Directions for this task: Go through the listing below and say how many lines include "pour". Give the number by itself.

Entries provided:
=== Begin Enclosure ===
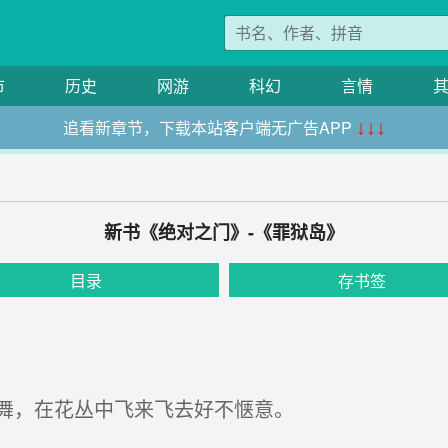
市
历史
网游
科幻
言情
追看新章节，下载本站客户端无广告APP
↓↓↓
新书《绝对之门》-《罪狱岛》
目录
存书签
舞，在花丛中飞来飞去好不惬意。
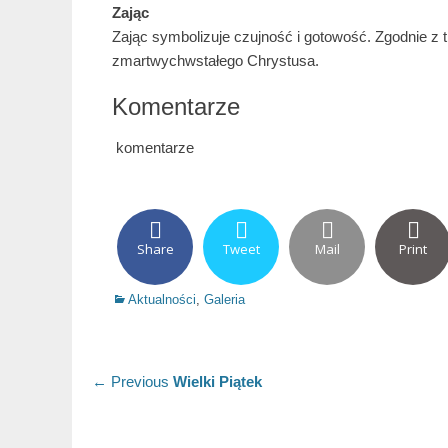
Zając
Zając symbolizuje czujność i gotowość. Zgodnie z 
zmartwychwstałego Chrystusa.
Komentarze
komentarze
Share
Tweet
Mail
Print
Categories
Aktualności
,
Galeria
Nawigacja
Previous
← Previous
Wielki Piątek
post:
wpisu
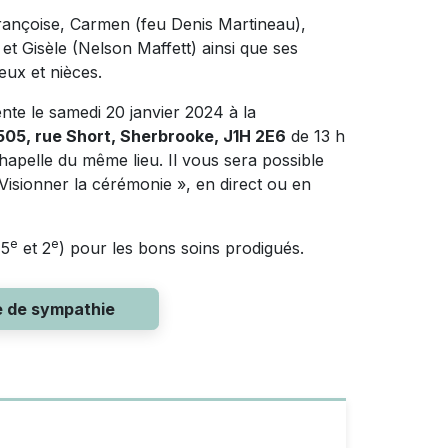
 Françoise, Carmen (feu Denis Martineau),
et Gisèle (Nelson Maffett) ainsi que ses
eux et nièces.
nte le samedi 20 janvier 2024 à la
 505, rue Short, Sherbrooke, J1H 2E6
de 13 h
hapelle du même lieu. Il vous sera possible
 Visionner la cérémonie », en direct ou en
e
e
(5
et 2
) pour les bons soins prodigués.
e de sympathie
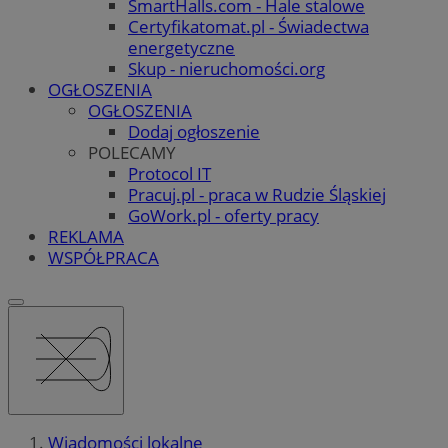
SmartHalls.com - Hale stalowe
Certyfikatomat.pl - Świadectwa
energetyczne
Skup - nieruchomości.org
OGŁOSZENIA
OGŁOSZENIA
Dodaj ogłoszenie
POLECAMY
Protocol IT
Pracuj.pl - praca w Rudzie Śląskiej
GoWork.pl - oferty pracy
REKLAMA
WSPÓŁPRACA
Wiadomości lokalne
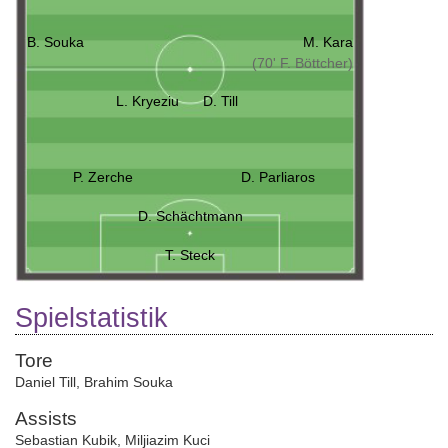
B. Souka
M. Kara
(70' F. Böttcher)
L. Kryeziu
D. Till
P. Zerche
D. Parliaros
D. Schächtmann
T. Steck
Spielstatistik
Tore
Daniel Till
,
Brahim Souka
Assists
Sebastian Kubik
,
Miljiazim Kuci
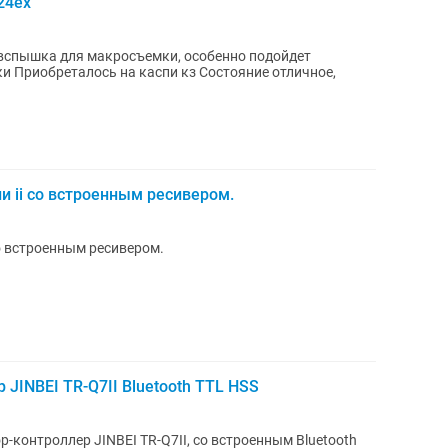
24ex
чное,
и ii со встроенным ресивером.
со встроенным ресивером.
JINBEI TR-Q7II Bluetooth TTL HSS
контроллер JINBEI TR-Q7II, со встроенным Bluetooth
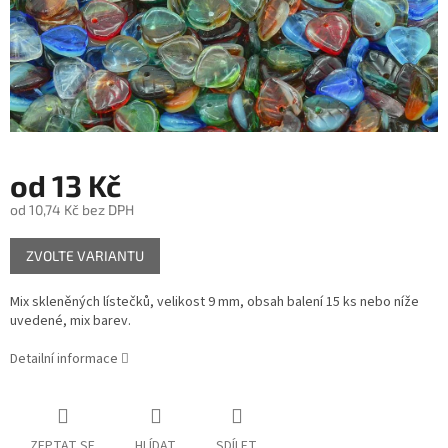
od
13 Kč
od
10,74 Kč
bez DPH
Měrná
ZVOLTE VARIANTU
cena:
Mix skleněných lístečků, velikost 9 mm, obsah balení 15 ks nebo níže
uvedené, mix barev.
Detailní informace
ZEPTAT SE
HLÍDAT
SDÍLET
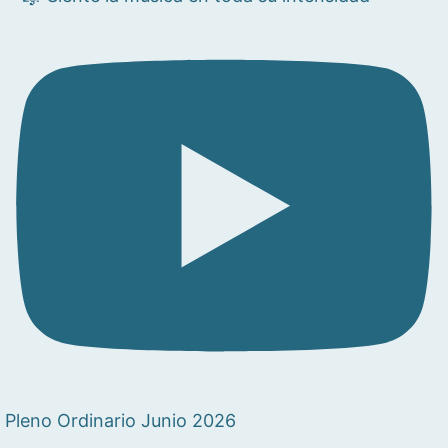
Pleno Ordinario Junio 2026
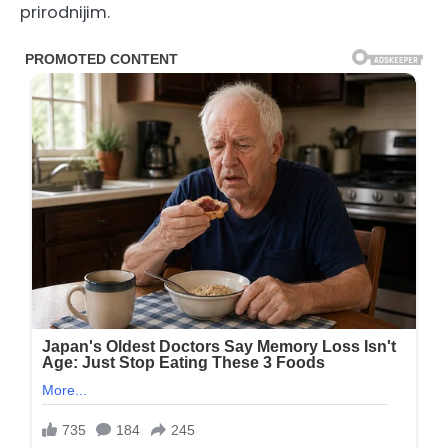
prirodnijim.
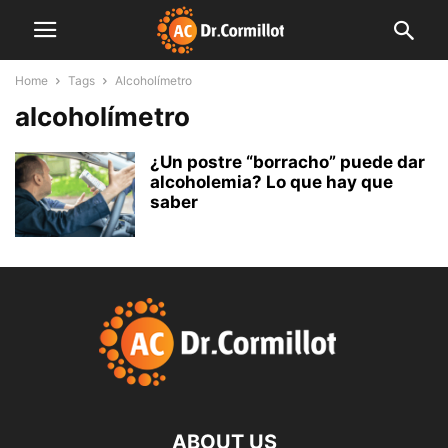
Home
Tags
Alcoholímetro
alcoholímetro
¿Un postre “borracho” puede dar
alcoholemia? Lo que hay que
saber
ABOUT US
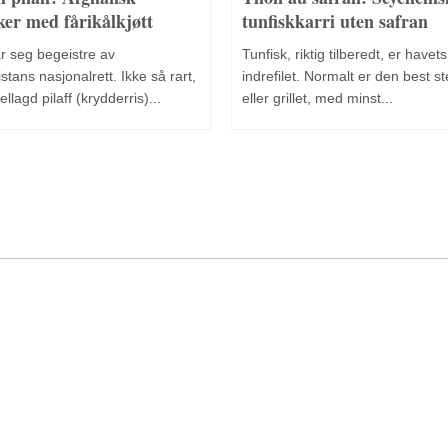
ker med fårikålkjøtt
tunfiskkarri uten safran
lar seg begeistre av
Tunfisk, riktig tilberedt, er havets
stans nasjonalrett. Ikke så rart,
indrefilet. Normalt er den best st
llagd pilaff (krydderris)...
eller grillet, med minst...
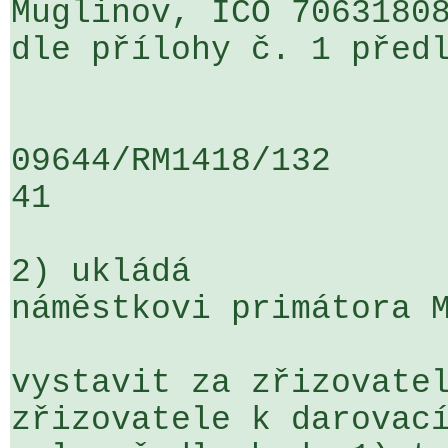
Muglinov, IČO 70631808
dle přílohy č. 1 předl
09644/RM1418/132                   
41

2) ukládá

náměstkovi primátora M
vystavit za zřizovatel
zřizovatele k darovací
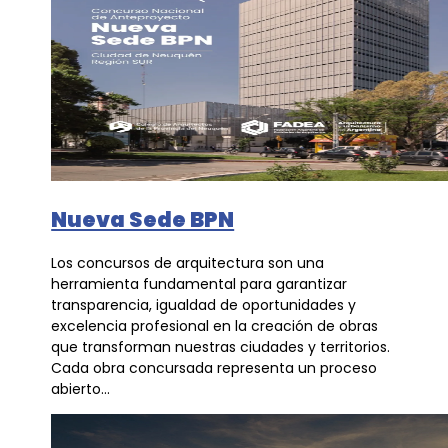
Nueva Sede BPN
Los concursos de arquitectura son una
herramienta fundamental para garantizar
transparencia, igualdad de oportunidades y
excelencia profesional en la creación de obras
que transforman nuestras ciudades y territorios.
Cada obra concursada representa un proceso
abierto...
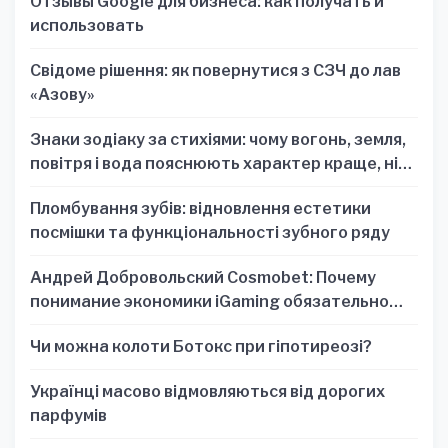
Отзывы Google для бизнеса: как получать и
использовать
Свідоме рішення: як повернутися з СЗЧ до лав
«Азову»
Знаки зодіаку за стихіями: чому вогонь, земля,
повітря і вода пояснюють характер краще, ніж
один знак
Пломбування зубів: відновлення естетики
посмішки та функціональності зубного ряду
Андрей Добровольский Cosmobet: Почему
понимание экономики iGaming обязательно
для стратегических решений
Чи можна колоти Ботокс при гіпотиреозі?
Українці масово відмовляються від дорогих
парфумів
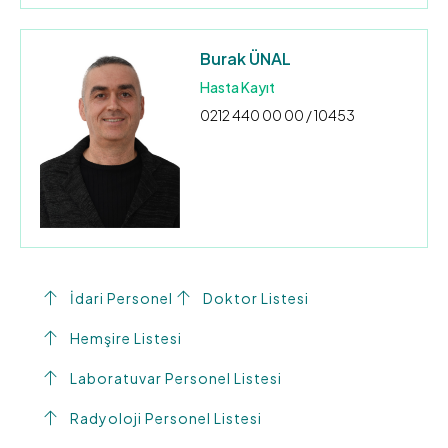
Burak ÜNAL
Hasta Kayıt
0212 440 00 00 / 10453
İdari Personel
Doktor Listesi
Hemşire Listesi
Laboratuvar Personel Listesi
Radyoloji Personel Listesi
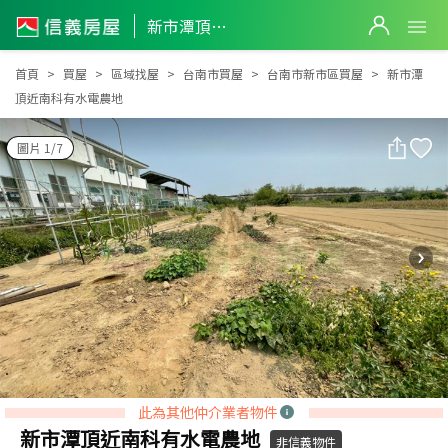
新市潭頂近南科有水電農地
新市潭頂近南科有水電農地
首頁
買屋
區域找屋
台南市買屋
台南市新市區買屋
新市潭
頂近南科有水電農地
圖片 1/7
此為其他仲介業者物件
新市潭頂近南科有水電農地
非信義物件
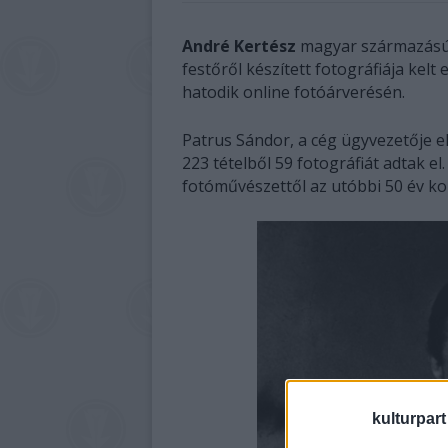
André Kertész
magyar származású 
festőről készített fotográfiája kel
hatodik online fotóárverésén.
Patrus Sándor, a cég ügyvezetője 
223 tételből 59 fotográfiát adtak el
fotóművészettől az utóbbi 50 év kor
kulturpart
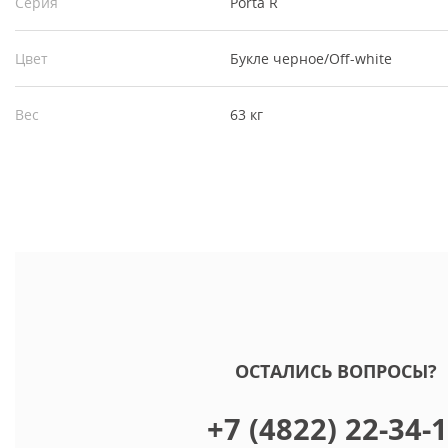
Серия
Porta R
Цвет
Букле черное/Off-white
Вес
63 кг
ОСТАЛИСЬ ВОПРОСЫ?
+7 (4822) 22-34-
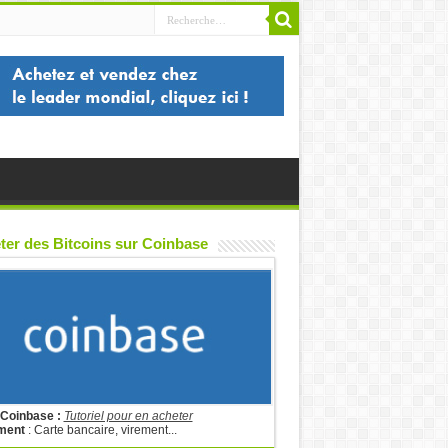
ter des Bitcoins sur Coinbase
 Coinbase :
Tutoriel pour en acheter
ment
: Carte bancaire, virement...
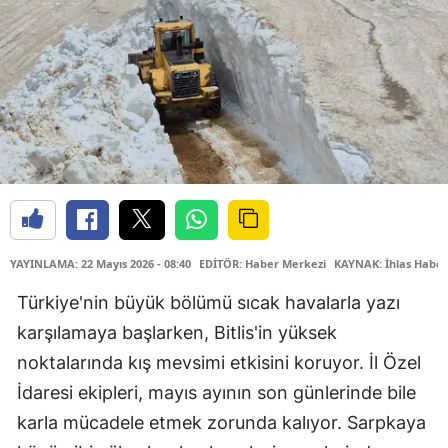
YAYINLAMA: 22 Mayıs 2026 - 08:40
EDİTÖR: Haber Merkezi
KAYNAK: İhlas Haber
Türkiye'nin büyük bölümü sıcak havalarla yazı
karşılamaya başlarken, Bitlis'in yüksek
noktalarında kış mevsimi etkisini koruyor. İl Özel
İdaresi ekipleri, mayıs ayının son günlerinde bile
karla mücadele etmek zorunda kalıyor. Sarpkaya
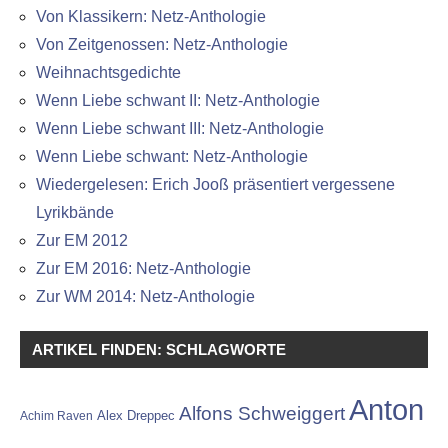
Von Klassikern: Netz-Anthologie
Von Zeitgenossen: Netz-Anthologie
Weihnachtsgedichte
Wenn Liebe schwant II: Netz-Anthologie
Wenn Liebe schwant III: Netz-Anthologie
Wenn Liebe schwant: Netz-Anthologie
Wiedergelesen: Erich Jooß präsentiert vergessene
Lyrikbände
Zur EM 2012
Zur EM 2016: Netz-Anthologie
Zur WM 2014: Netz-Anthologie
ARTIKEL FINDEN: SCHLAGWORTE
Anton
Alfons Schweiggert
Alex Dreppec
Achim Raven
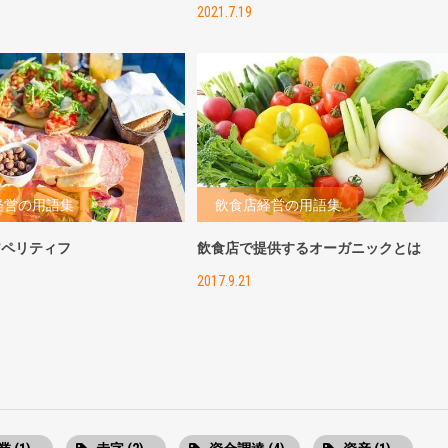
2021.7.19
経営の用語集
飲食店経営の用語集
アペリティフ
飲食店で提供するオーガニックとは
2017.9.21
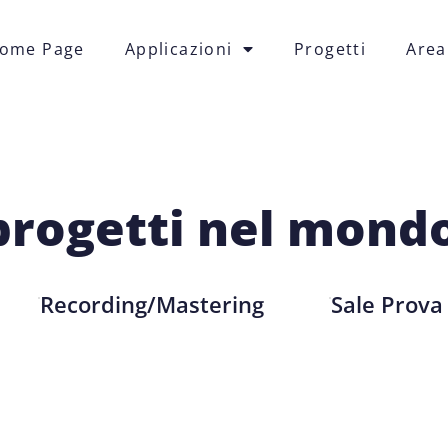
ome Page
Applicazioni
Progetti
Area
 progetti nel mond
Recording/Mastering
Sale Prova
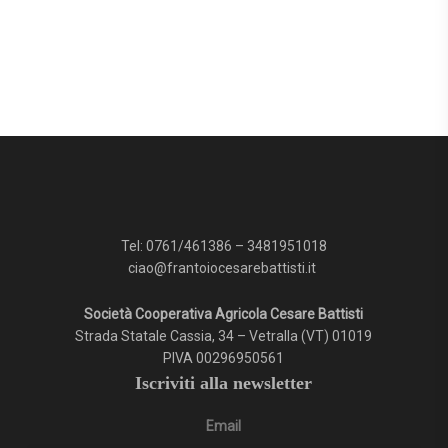
Tel:
0761/461386
–
3481951018
ciao@frantoiocesarebattisti.it
Società Cooperativa Agricola Cesare Battisti
Strada Statale Cassia, 34 – Vetralla (VT) 01019
PIVA 00296950561
Iscriviti alla newsletter
Email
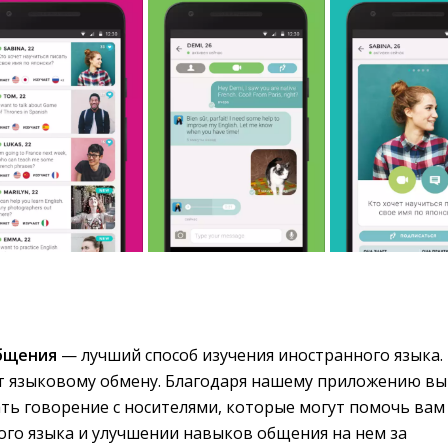
бщения
— лучший способ изучения иностранного языка. 
т языковому обмену. Благодаря нашему приложению вы
ть говорение с носителями, которые могут помочь вам
ого языка и улучшении навыков общения на нем за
=== End Enclosure ===
Result: 2